En raison de sa capacité de production, Maizal aide également les petits producteurs de la région en distribuant des crédits en échange d’une production alimentaire.  « Nous demandons un financement plus important et nous accordons ce crédit aux producteurs qui, par la voie normale de l’État, ne peuvent pas l’obtenir. Nous faisons également des échanges de produits. Souvent, les producteurs n’ont pas l’argent nécessaire pour acheter 1 kg de fromage. Ils peuvent donc nous apporter 1 kg de grains de café, en échange du fromage » explique Jennifer Lamus. 

Le travail volontaire dans les équipes d’entraide mutuelle est également une alternative pour les habitant(e), pas de manière « assistentialiste » mais comme une forme d’exemple ». « Il arrive qu’une unité de production soit en retard dans son travail, alors nous faisons appel à tout le monde pour mener cette tâche à bien et suivre le rythme des autres unités de production. Et cela ne vaut pas seulement pour la commune. S’il est nécessaire de nettoyer une école, une rue, de peindre un terrain ou d’effectuer toute autre activité dans la communauté, nous nous rendons sur place pour effectuer ce travail » raconte Jennifer.

Le territoire de la commune de El Maizal se soucie de l’aspect productif autant que de l’aspect social.
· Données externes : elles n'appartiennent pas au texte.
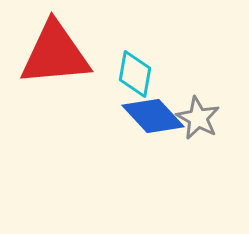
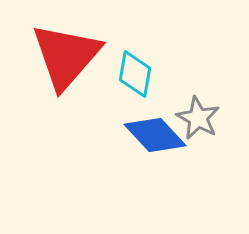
red triangle: moved 11 px right, 2 px down; rotated 44 degrees counterclockwise
blue diamond: moved 2 px right, 19 px down
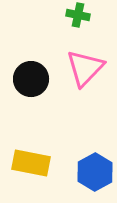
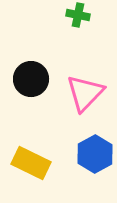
pink triangle: moved 25 px down
yellow rectangle: rotated 15 degrees clockwise
blue hexagon: moved 18 px up
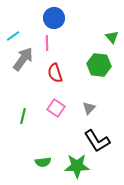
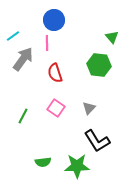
blue circle: moved 2 px down
green line: rotated 14 degrees clockwise
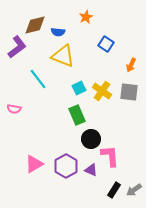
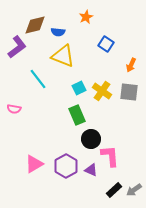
black rectangle: rotated 14 degrees clockwise
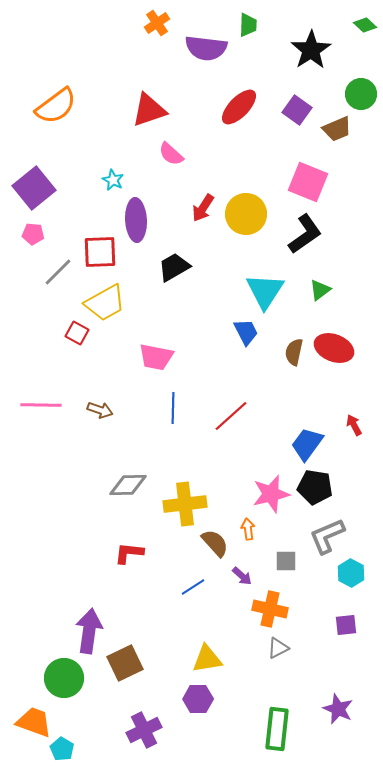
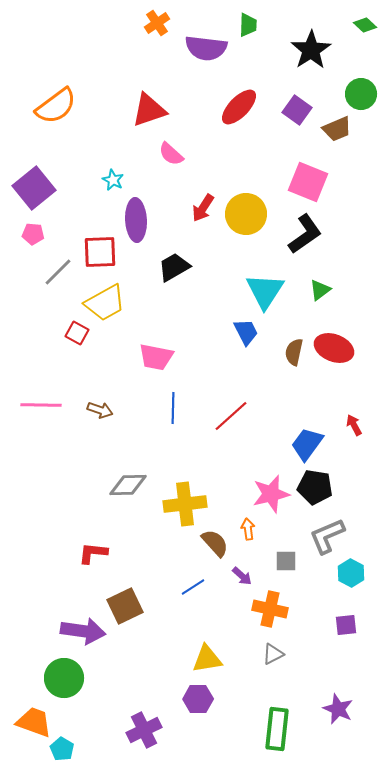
red L-shape at (129, 553): moved 36 px left
purple arrow at (89, 631): moved 6 px left; rotated 90 degrees clockwise
gray triangle at (278, 648): moved 5 px left, 6 px down
brown square at (125, 663): moved 57 px up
Les communard(e)s ont fondé une école de formation idéologique et technique, où ils proposent des cours avec le soutien de militants d’autres mouvements populaires nationaux et internationaux. Ils ont également inauguré une école d’enseignement primaire pour les enfants des agriculteurs, en adoptant la méthode de Paulo Freire.

« La pratique et la théorie vont de pair. Sans éléments historiques de la lutte, sans théorie, les gens n’auraient pas de clarté sur les objectifs de l’horizon », dit le communard Wildenys Matos.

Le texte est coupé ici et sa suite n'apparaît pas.